I’ll never forget the order for table 17.
I was working as a waiter at a boutique hotel in Newcastle trying to juggle my Master’s degree with long nights working in the restaurant or doing the books overnight in reception and had been polishing cutlery in the service area when I heard the stern French yell of the head chef calling for service.
The runner would usually respond to his calls but on this occasion he was nowhere to be found, so using my intuition I ran down the narrow stairs into the kitchen where chefs were working at the double to clear surfaces so they could go home.
The last order of the day, three plates consisting of scallops, fillet of steak and venison, was already on the tray waiting for dispense and I caught the familiar piercing look of the chef as I collected from the hot plate. I walked back towards the stairs very aware of my propensity to fuck these sort of things up and just as I felt the first bead of sweat appear on my brow my right foot took a long slide along the kitchen floor and I ploughed more than £50 worth of main courses into the bottom of the staircase.
Thankfully the chefs, forgiving types that they are, reacted kindly to my misfortune and helped me clean up as they rustled together the order again. At least, that is what I had briefly fantasised as the head chef bellowed the order down my ear as I scraped up the remainder of smashed plates and gourmet food from the floor in absolute silence. His pale face had turned a deep shade of purple and, although this could well have been a kitchen mirage, I could swear I saw steam coming from his ears.

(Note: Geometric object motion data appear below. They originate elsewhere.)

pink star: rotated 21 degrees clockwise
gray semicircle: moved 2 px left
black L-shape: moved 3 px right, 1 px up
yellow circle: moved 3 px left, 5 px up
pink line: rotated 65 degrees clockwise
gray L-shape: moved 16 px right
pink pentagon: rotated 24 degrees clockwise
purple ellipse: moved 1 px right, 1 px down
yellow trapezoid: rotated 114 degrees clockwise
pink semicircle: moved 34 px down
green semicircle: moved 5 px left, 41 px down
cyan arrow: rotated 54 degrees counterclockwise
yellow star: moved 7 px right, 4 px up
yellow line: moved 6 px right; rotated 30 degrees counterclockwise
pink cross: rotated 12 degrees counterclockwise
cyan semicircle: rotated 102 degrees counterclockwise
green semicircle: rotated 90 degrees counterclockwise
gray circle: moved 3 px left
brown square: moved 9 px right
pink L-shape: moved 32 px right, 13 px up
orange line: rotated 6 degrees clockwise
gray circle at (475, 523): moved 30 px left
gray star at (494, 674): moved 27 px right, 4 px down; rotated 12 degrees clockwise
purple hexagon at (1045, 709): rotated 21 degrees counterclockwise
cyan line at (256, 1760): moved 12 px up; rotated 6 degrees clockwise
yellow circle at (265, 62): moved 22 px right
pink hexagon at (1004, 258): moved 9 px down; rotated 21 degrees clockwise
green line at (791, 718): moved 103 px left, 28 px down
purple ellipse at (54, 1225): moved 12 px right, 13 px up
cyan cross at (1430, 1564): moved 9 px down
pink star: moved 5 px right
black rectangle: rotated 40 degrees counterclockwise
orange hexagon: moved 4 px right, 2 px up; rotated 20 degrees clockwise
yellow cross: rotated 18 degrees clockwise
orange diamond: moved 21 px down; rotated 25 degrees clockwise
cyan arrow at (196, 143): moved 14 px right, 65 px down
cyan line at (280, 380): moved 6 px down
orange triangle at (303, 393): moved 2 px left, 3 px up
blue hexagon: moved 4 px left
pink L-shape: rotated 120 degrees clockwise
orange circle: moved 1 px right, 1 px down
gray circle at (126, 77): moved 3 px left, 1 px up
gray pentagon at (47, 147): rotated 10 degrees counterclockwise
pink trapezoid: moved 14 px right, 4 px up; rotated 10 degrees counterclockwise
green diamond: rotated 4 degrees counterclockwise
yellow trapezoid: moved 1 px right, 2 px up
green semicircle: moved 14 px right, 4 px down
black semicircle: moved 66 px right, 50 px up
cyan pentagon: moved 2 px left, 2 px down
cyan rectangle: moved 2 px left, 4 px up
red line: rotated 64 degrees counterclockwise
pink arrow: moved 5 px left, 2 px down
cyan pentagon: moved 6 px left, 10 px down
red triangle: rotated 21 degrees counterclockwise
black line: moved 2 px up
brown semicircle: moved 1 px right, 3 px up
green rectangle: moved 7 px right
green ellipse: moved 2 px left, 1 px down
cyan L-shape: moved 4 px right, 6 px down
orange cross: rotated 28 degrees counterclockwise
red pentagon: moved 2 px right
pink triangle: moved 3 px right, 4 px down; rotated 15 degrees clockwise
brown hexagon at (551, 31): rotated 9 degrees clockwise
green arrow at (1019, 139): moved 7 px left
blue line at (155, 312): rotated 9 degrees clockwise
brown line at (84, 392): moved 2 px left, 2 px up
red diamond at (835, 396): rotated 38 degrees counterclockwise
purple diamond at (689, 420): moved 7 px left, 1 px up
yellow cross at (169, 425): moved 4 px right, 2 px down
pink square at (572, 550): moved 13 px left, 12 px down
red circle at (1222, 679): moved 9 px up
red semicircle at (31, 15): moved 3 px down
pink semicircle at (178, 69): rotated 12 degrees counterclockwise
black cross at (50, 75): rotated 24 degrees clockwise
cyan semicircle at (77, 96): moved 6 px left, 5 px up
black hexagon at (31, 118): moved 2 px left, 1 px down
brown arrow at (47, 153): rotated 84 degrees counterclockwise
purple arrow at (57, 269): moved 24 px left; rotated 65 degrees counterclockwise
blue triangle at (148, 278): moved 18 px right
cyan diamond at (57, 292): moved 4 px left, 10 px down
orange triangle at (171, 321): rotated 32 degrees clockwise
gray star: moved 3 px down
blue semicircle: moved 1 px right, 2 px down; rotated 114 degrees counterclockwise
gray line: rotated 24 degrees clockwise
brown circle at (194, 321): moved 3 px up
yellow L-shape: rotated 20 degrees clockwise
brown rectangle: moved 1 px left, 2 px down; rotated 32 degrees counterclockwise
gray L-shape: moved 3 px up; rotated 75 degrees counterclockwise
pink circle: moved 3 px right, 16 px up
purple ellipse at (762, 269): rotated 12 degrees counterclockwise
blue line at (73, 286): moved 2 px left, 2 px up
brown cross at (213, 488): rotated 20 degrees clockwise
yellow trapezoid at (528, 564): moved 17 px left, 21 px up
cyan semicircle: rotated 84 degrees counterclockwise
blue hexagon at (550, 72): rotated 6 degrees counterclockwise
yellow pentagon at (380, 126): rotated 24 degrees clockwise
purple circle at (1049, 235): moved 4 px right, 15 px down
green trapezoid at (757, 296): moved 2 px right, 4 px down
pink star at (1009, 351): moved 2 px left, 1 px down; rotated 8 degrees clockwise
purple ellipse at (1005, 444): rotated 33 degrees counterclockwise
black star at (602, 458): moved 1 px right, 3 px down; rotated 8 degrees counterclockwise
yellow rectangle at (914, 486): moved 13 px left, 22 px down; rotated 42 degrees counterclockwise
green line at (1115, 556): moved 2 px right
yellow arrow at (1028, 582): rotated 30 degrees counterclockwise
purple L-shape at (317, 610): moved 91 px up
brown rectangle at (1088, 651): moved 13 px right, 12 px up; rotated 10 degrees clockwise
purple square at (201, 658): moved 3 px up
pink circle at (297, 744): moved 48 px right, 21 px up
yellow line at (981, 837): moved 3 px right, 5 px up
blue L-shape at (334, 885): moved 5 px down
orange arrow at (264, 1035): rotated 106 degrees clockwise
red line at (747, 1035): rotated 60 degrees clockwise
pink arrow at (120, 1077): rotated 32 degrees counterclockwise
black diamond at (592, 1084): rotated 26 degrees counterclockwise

It was a horrendous experience and we barely spoke more than two words to each other until the day he left.
Now my run in with Pierre was not the first nor the last unpleasant encounter I would have with a chef. Indeed, from the age of 16 when I got my first job in conference and banqueting I have experienced kitchen upon kitchen of the same cross-professional conflicts between chefs and waiters, with restaurant managers tasked with the unfortunate role of keeping the peace, although I can name quite a few that did a better job at disrupting it.
But it all got me thinking… why do chefs so vehemently dislike waiters? They’re both working towards the same goal, surely a collaborative effort is better than the outright warfare that exists in most catering establishments? Apparently not. Indeed, there seems to be a long-standing feud between chefs and waiters that has existed for many years.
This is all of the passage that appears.